ところで、そちらの二人は、わしの玄孫かの?」
私は、3度目のデジャブなシーンを想像して、
身構えていたが、
さすがに祭司長も学習したようだ。
「ええ、そうです。
ネリア、シゲル。
ひいひいおばあ様に、挨拶をお願いします」
「初めまして、高祖母様。
わたくしが、高祖母様の玄孫の、
ネリアと申します。
以後、お見知りおきください」
「初めまして、ひいひいおばあ様。
私が祭司長様の玄孫の、シゲルです。
よろしくお願いします」
祭司長は、とてもうれしそうに頷いて、
自己紹介する。
「そうか、そうか。
よくぞ、訪ねて参ってくれたの。
わしが、
おぬしらのひいひいおばあちゃんじゃ。
よろしくな」
ここで、私はエストからの伝言を伝える。
「祭司長様。

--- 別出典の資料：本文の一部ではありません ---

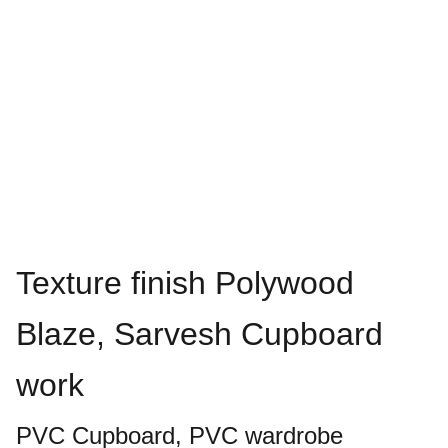
Texture finish Polywood
Blaze, Sarvesh Cupboard
work
PVC Cupboard, PVC wardrobe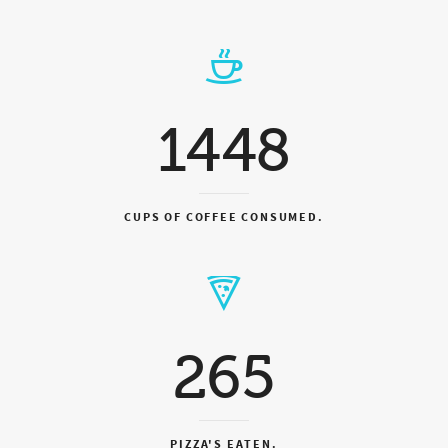
1448
CUPS OF COFFEE CONSUMED.
265
PIZZA'S EATEN.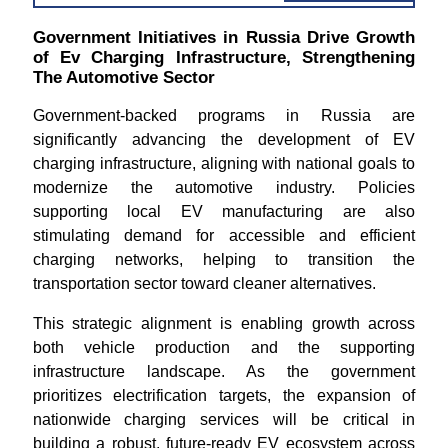
Government Initiatives in Russia Drive Growth
of Ev Charging Infrastructure, Strengthening
The Automotive Sector
Government-backed programs in Russia are
significantly advancing the development of EV
charging infrastructure, aligning with national goals to
modernize the automotive industry. Policies
supporting local EV manufacturing are also
stimulating demand for accessible and efficient
charging networks, helping to transition the
transportation sector toward cleaner alternatives.
This strategic alignment is enabling growth across
both vehicle production and the supporting
infrastructure landscape. As the government
prioritizes electrification targets, the expansion of
nationwide charging services will be critical in
building a robust, future-ready EV ecosystem across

エストからの伝言です。
これから、エストの子孫には、代々、
祭司長様の魔石のペンダントを、
渡したいそうです。
そして、
私がこの里の魅力を子供の頃から、
教え込みますので、成人したら、
その子孫達がまた、
訪ねて来てくれるかもしれません」
「そうか! それは良い考えじゃな!
では、早速、魔石を作ろうぞ」
私はクスクスと笑いながら、
祭司長を止める。
「祭司長様。
まだ、シゲルは結婚もしていませんよ?
子供が生まれたら、
私が連絡しますので、
その時に、張り切って作ってください」
祭司長は、少し顔を赤くしながら、
先走った事を恥じる。
「そ、それもそうじゃな。
ちと、うれし過ぎて、先走ってしもうたわ」
そんな私達のやりとりを見ていた、
ネリアとシゲルの姉弟は、
クスクスと笑っている。
シゲルが感想を述べる。
「ひいおじい様と、ひいひいおばあ様は、
本当に仲が良いのですね」
ネリアも感想を述べる。
「本当にそうですわね。
なんだか、息もぴったりで、
長年連れ添った、夫婦のようにも見えます」
それを聞いた祭司長は、
顔を真っ赤にして、否定しようとする。
「ふ、夫婦とな! そのような事はないぞ?
であろう? 祭司よ」
なんだか、
その仕草がとてもかわいらしく見えて、
私はつい、意地悪として、
幼少時代の秘密を暴露してしまう。
「実は私は、小さい頃に、
将来は祭司長様を、
お嫁さんにしようと思った事が、
あるのですよ?」
シゲルが興味津々な様子で、
詳細を聞こうとする。
「それは、初めて聞きました。
では、それがひいおじい様の、
初恋ですか?」
「いえ。
小さい子供ゆえの、若気のいたりだと、
考えています。
ですので、初恋としては、
カウントしていません。
私の初恋は、あなたのおばあ様である、
ルースでしたね」
すると、今度はネリアが興味津々な様子で、
詳細を聞こうとする。
「では、おじい様との三角関係だったのですね。
それは、ぜひとも、
わたくしに教えてはいただけませんか?」
「エストが知っているはずなので、
ガインの町に帰ってから、
その話はしましょう。
ずっと立ち話も何ですから、
そろそろ中に入りませんか?」
祭司長も同意する。
「そうじゃな。
そろそろ、腹も減ったろう。
ネリア、一緒に夕食を作らぬか?」
「ええ、もちろんです。
高祖母様と一緒に料理ができるなんて、
わたくしは、幸せものですわ」
「そうか。
では、どのような料理が所望じゃ?」
ここで、シゲルが食いつき気味に返答する。
「では、ぜひとも、
ひいひいおばあ様のはんばーぐが、
食べてみたいです!」
ネリアも同意する。
「そうですね。
お父様が、あれは珍しい味で、
とても美味しかったと、自慢してましたからね」
そんな楽しい会話と食事を済ませ、
その後、3日間の里帰りの予定を済ませた。
これは先の話になる。
エストのお願い通り、直系の子孫達には、
祭司長のペンダントが送られ、
これが、ガイン家の一員の証として、
代々大切にされるようになっていった。
そして、エストの狙い通りに、
直系の子孫達は、
一度はご先祖様である、
祭司長を訪ねるのが、
慣例となっていった。
後に分家となった家では、
ガイン家の分家の証として、
初代のペンダントが家宝として、
代々大切に受け継がれていくように、
なるのである。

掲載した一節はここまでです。